5. Métamorphisme orogénique et exhumation
L'épaississement crustal enfouit des roches à grande profondeur, où elles subissent un métamorphisme régional croissant avec la profondeur (schistes verts, puis amphibolites, parfois granulites ou éclogites dans les zones internes les plus profondes). Ces roches remontent ensuite vers la surface par un processus d'exhumation, combinant érosion du relief, extension tardive de la chaîne et rebond isostatique. L'observation, en surface, de roches profondément métamorphisées permet ainsi de retracer l'histoire complète de leur enfouissement puis de leur remontée — le trajet pression-température-temps caractéristique de chaque orogène.
| Subduction | Collision | |
|---|---|---|
| Plaques en jeu | Une océanique, une océanique ou continentale | Deux continentales |
| Devenir de la lithosphère plongeante | Enfoncement dans le manteau | Blocage, résistance flottante |
| Relief typique | Fosse + arc volcanique | Chaîne de montagnes, racine crustale |
| Volcanisme | Abondant, explosif | Rare à absent |
| Exemple | Andes | Himalaya, Alpes, Rif |
Subduction et collision comparées
- La collision débute quand un océan se ferme entièrement et que deux croûtes continentales, flottantes, s'affrontent.

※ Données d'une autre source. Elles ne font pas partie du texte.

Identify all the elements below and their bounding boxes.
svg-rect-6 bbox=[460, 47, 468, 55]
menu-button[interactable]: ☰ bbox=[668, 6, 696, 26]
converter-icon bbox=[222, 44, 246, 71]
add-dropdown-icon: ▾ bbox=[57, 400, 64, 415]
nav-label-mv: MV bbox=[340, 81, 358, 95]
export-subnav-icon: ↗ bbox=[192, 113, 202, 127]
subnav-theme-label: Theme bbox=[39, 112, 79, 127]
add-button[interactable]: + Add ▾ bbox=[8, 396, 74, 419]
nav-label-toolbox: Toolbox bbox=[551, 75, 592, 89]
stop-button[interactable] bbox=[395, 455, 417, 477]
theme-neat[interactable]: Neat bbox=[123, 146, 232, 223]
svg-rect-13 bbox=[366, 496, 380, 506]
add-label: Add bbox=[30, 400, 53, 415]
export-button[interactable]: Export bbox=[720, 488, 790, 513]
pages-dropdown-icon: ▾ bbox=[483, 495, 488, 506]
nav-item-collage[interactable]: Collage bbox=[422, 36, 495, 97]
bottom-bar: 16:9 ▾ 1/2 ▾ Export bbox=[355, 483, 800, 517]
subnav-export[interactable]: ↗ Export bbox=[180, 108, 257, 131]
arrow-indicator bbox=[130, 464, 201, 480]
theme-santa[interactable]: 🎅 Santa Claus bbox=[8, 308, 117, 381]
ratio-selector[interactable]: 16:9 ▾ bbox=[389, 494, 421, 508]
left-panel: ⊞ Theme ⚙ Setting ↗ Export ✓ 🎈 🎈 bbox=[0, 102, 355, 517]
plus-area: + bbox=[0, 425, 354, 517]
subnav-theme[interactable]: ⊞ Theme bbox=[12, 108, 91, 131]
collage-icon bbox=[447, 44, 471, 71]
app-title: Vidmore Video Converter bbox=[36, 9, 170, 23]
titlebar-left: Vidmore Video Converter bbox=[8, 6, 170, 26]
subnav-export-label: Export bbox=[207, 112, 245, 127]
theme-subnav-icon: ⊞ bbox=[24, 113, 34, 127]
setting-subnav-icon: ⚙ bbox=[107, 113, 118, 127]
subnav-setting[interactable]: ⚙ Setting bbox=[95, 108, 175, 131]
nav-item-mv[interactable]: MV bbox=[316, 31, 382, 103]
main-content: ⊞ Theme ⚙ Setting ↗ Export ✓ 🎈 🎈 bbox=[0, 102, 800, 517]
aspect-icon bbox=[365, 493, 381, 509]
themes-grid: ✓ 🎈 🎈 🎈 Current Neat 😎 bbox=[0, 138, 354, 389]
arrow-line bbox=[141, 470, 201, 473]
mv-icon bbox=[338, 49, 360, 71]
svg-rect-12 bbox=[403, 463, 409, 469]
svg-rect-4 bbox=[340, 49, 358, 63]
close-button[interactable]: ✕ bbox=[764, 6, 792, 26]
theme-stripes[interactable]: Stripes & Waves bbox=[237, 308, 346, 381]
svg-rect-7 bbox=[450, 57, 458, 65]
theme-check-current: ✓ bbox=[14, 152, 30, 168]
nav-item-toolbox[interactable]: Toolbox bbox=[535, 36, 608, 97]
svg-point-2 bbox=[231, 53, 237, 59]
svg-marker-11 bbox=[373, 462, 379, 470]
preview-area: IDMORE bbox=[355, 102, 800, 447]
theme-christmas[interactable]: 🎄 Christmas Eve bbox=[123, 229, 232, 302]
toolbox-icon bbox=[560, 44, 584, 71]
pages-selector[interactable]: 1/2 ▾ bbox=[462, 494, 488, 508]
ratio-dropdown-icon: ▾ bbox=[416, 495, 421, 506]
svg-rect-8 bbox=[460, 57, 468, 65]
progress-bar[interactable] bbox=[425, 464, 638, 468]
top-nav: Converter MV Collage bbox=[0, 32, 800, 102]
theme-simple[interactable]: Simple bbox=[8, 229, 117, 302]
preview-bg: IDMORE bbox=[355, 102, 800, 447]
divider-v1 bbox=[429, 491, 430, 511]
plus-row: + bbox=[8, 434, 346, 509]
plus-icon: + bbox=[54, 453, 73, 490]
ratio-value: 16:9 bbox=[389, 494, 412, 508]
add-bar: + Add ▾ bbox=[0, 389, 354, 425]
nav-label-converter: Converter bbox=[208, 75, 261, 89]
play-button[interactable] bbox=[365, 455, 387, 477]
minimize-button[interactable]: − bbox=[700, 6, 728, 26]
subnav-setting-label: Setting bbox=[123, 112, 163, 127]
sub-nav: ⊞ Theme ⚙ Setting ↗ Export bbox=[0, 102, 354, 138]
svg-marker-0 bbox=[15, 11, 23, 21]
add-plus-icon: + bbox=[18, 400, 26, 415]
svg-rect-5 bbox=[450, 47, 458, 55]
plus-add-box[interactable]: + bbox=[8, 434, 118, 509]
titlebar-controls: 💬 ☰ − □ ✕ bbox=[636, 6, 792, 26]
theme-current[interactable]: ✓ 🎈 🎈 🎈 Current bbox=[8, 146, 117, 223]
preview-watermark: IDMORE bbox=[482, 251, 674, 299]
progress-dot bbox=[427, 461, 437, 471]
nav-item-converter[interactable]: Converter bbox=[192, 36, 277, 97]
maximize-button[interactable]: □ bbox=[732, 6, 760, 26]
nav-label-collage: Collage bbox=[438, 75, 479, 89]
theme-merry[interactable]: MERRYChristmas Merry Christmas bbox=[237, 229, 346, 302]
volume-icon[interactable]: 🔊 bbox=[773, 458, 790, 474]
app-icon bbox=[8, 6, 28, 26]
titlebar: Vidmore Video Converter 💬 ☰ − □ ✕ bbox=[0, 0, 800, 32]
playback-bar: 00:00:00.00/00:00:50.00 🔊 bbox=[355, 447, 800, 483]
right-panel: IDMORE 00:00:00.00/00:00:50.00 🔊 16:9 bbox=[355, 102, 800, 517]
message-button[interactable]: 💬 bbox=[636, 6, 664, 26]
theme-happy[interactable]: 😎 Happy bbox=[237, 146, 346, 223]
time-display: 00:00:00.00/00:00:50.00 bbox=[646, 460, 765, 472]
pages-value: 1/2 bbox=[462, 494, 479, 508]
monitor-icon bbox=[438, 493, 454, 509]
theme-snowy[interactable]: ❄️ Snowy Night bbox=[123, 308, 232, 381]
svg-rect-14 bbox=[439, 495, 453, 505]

- La croûte continentale absorbe la convergence par plis, failles inverses, chevauchements et nappes de charriage.
- L'épaississement crustal produit une racine crustale (isostasie d'Airy), parfois instable (délamination).
- Le bassin d'avant-pays enregistre l'érosion de la chaîne en formation (molasse), en migrant vers l'avant du front de déformation.
- Le métamorphisme régional croît avec l'enfouissement ; l'exhumation ramène ensuite ces roches en surface.
Question centrale : « Pourquoi la croûte continentale ne subducte-t-elle pas comme la croûte océanique ? » — réponds par sa faible densité et sa flottabilité. On te demande souvent d'expliquer la formation d'un bassin d'avant-pays et le lien entre relief, racine crustale et isostasie. Piège classique : associer un volcanisme important à la collision, alors qu'il est rare voire absent une fois l'océan totalement fermé.